Saturday, October 19, 2013

No Crying at Teardrop Hill

. . . And then we took a hike of an entirely different stripe from the trails of Garrotxa. Maestras of untraveled and unknown Cape Breton highlands, Lynn and Louise led us on a route where the only discernible track is the occasional overgrown remnant of old pioneer roads abandoned since the national park was created in the 1930s. Never once in our recent Garrotxa tramp did we have to bushwhack; on Saturday with L & L at the head of the column we did nothing but.

In the early going we followed the Ruis des Plees Ferrees, crossing and recrossing it repeatedly wherever traversing seemed easiest. The forest cover here is almost entirely hardwood – yellow and white birch, red and sugar maple. In June these woods would be vibrant with birdsong; in mid-October, among the many-hued glories of autumn leaves, the forest was almost entirely silent. An occasional chickadee here, a hairy woodpecker there.

We came upon two waterfalls, a little one of just 5 feet in a short canyon, then a towering cataract of close to 50 feet, the second-highest I have seen in Nova Scotia. How many people know of it? The waterfall has no name on the large-scale map the twins use to discern new highland hiking possibilities.
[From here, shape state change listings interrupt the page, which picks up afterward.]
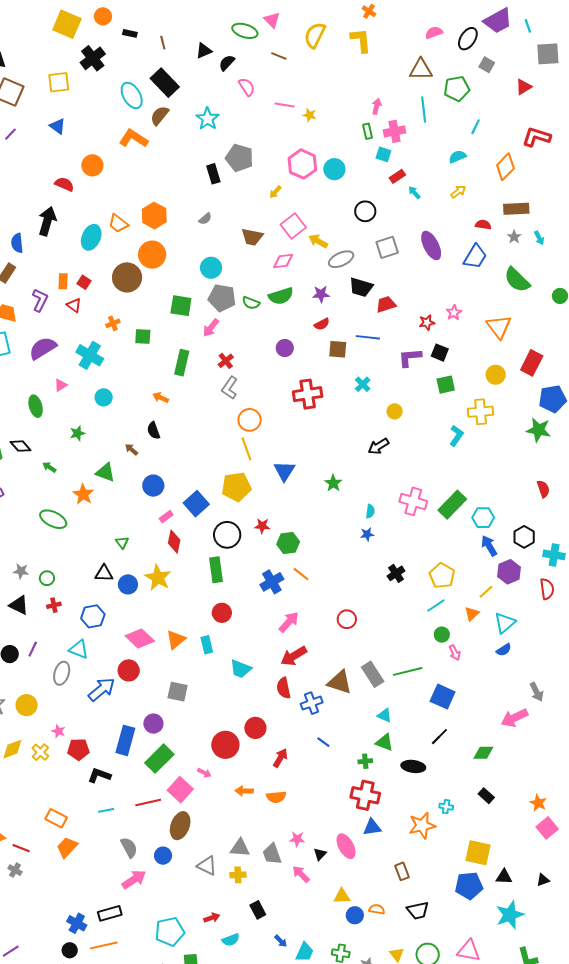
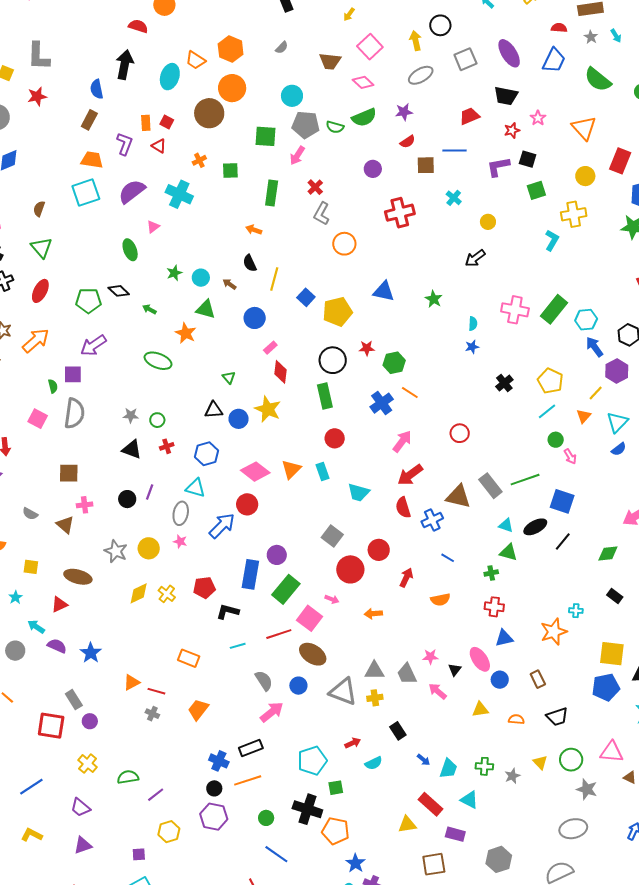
yellow arrow: (318, 241) -> (416, 41), moved, turned 54
pink diamond: (283, 261) -> (363, 82), turned 55
black trapezoid: (361, 287) -> (506, 96), moved
cyan circle: (104, 397) -> (201, 278), moved
yellow line: (246, 449) -> (274, 279), moved, turned 40
blue triangle: (284, 471) -> (384, 291), turned -45
blue square: (196, 504) -> (306, 297), moved, size x0.7
gray square: (178, 692) -> (332, 536), moved, turned 30
pink star: (58, 731) -> (180, 541), moved
black ellipse: (413, 766) -> (535, 527), moved, turned -30
red cross: (365, 795) -> (494, 607), size x0.7
orange semicircle: (276, 797) -> (440, 600), moved
brown ellipse: (180, 826) -> (313, 654), turned -72
orange trapezoid: (67, 847) -> (198, 710), moved
gray triangle: (207, 866) -> (343, 692), size x1.4
blue circle: (355, 915) -> (500, 680), moved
To get above the fall we scrambled up a steep, rocky embankment and were rewarded with a bird’s eye view through the Plees Ferrees valley all the way to Cheticamp and the Atlantic.

The mountain ridge we were targeting this day also goes nameless on the twins’ map but they call its western end ‘Teardrop Hill’ because of shape it is given by map contours. Where the river valley is deeply shaded by ancient hardwoods, the slopes above the big waterfall gradually open, until at the ridge top you find yourself in a wide open barren, most of the trees branchless and long dead but still standing. Here Louise spotted a moose; it fled as soon as it noticed us. The moose was no surprise: we saw moose sign everywhere, the occasional discarded rack and plenty – oh yes plenty – of moose-turd. Lots of bear-scat was available for inspection too. Judging from preliminary analysis beech nuts are currently a much preferred menu choice. We tried some ourselves – the nuts that is – and decided the bears show good taste.

What we didn’t see at any point on the twins’ away-from-it-all route was any other human or indeed any evidence that we weren’t the first people to have traveled here in a long, long time. Approaching the high plateau – 433 m above our start point according to the GPS – Louise mentioned that on high ground at this time of year they often see palm warbler, perhaps the most inappropriately named of all North American birds. Look for them not in palms but in scrub spruce of the boreal forest. Within moments we had two in a tree, flipping their tails as palm warblers are wont to do. Then after a pair of pine grosbeaks graced us with a close fly-past, a big bird flew low toward us until, spotting humans in this most anomalous context, veered off away from the ridge. A golden eagle.

Jan asserts that my HQ – happiness quotient to the uninformed – can always be measured in direct proportion to the number of pictures I take. The greater the number, the cheerier the old guy is almost certain to be. On Saturday there were plenty of reasons to count one’s blessings . The golden eagle was just the capper. The picture count? Oh, about 130, just a few of which in the Flickr photostream will paint you a picture.